Problem to solve >> Please report every line in the entries that contains the string "Россия".

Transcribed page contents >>
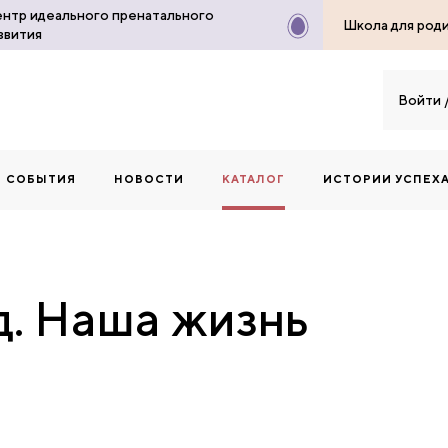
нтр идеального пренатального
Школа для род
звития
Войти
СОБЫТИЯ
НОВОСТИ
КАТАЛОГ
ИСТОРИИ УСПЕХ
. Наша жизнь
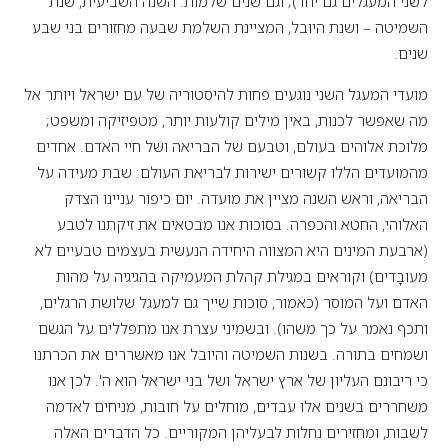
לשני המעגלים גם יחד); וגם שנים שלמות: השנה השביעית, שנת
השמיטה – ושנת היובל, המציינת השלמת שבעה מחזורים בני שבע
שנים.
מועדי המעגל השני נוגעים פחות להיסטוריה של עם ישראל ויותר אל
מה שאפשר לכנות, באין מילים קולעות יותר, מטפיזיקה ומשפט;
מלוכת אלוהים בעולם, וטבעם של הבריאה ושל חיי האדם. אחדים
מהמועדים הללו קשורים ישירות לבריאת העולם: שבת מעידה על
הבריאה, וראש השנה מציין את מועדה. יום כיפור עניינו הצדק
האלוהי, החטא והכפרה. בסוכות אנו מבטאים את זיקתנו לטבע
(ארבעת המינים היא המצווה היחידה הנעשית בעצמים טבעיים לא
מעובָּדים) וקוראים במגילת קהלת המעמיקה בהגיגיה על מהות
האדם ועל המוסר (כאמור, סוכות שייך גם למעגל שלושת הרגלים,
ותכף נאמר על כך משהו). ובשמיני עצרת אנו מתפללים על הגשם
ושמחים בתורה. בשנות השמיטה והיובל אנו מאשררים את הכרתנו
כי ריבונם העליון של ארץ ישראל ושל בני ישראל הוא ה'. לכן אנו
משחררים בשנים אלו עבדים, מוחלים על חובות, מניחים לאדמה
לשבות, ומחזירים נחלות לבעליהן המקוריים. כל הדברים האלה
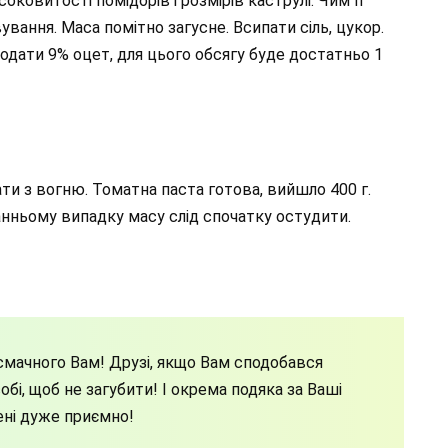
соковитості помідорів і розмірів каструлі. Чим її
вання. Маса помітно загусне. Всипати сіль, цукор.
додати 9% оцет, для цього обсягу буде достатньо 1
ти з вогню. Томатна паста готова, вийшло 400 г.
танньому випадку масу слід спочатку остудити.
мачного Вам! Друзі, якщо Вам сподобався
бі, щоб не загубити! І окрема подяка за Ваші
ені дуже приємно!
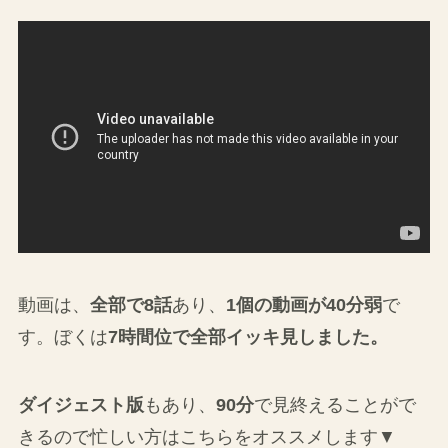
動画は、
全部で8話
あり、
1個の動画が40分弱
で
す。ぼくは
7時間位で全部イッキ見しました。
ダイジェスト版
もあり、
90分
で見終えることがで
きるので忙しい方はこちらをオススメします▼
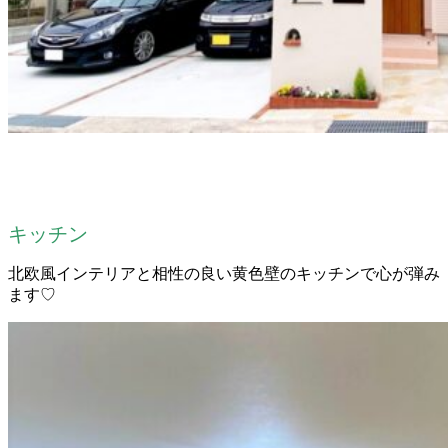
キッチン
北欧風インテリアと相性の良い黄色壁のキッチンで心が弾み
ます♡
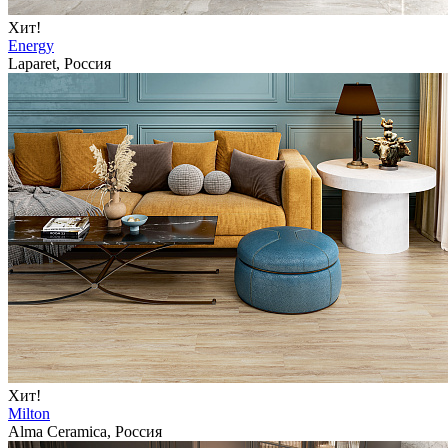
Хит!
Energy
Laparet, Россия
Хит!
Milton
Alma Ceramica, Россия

Result below >>
Laparet, Россия
Alma Ceramica, Россия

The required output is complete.